The copy you print must match the listing exactly, with its pictures removed.

- DATASET RECORDS -
....

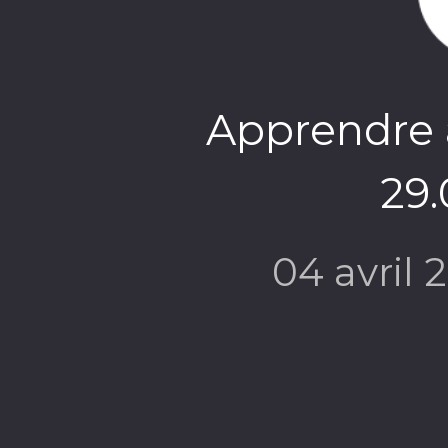
Apprendre à
29.
04 avril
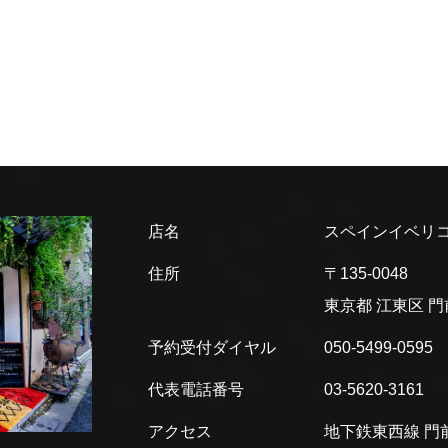
店名
スペインイベリコ
住所
〒135-0048
東京都 江東区
門
予約受付ダイヤル
050-5499-0595
代表電話番号
03-5620-3161
アクセス
地下鉄東西線 門前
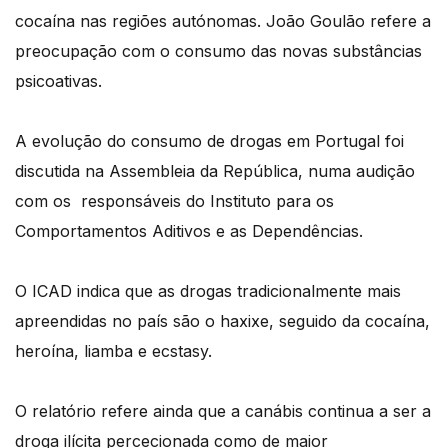
cocaína nas regiões autónomas. João Goulão refere a
preocupação com o consumo das novas substâncias
psicoativas.
A evolução do consumo de drogas em Portugal foi
discutida na Assembleia da República, numa audição
com os responsáveis do Instituto para os
Comportamentos Aditivos e as Dependências.
O ICAD indica que as drogas tradicionalmente mais
apreendidas no país são o haxixe, seguido da cocaína,
heroína, liamba e ecstasy.
O relatório refere ainda que a canábis continua a ser a
droga ilícita percecionada como de maior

....

- EXERCISE SOLUTION -
Apprendre à
29.
04 avril
店名
スペインイベリコ
住所
〒135-0048
東京都 江東区
門
予約受付ダイヤル
050-5499-0595
代表電話番号
03-5620-3161
アクセス
地下鉄東西線 門前
cocaína nas regiões autónomas. João Goulão refere a
preocupação com o consumo das novas substâncias
psicoativas.
A evolução do consumo de drogas em Portugal foi
discutida na Assembleia da República, numa audição
com os responsáveis do Instituto para os
Comportamentos Aditivos e as Dependências.
O ICAD indica que as drogas tradicionalmente mais
apreendidas no país são o haxixe, seguido da cocaína,
heroína, liamba e ecstasy.
O relatório refere ainda que a canábis continua a ser a
droga ilícita percecionada como de maior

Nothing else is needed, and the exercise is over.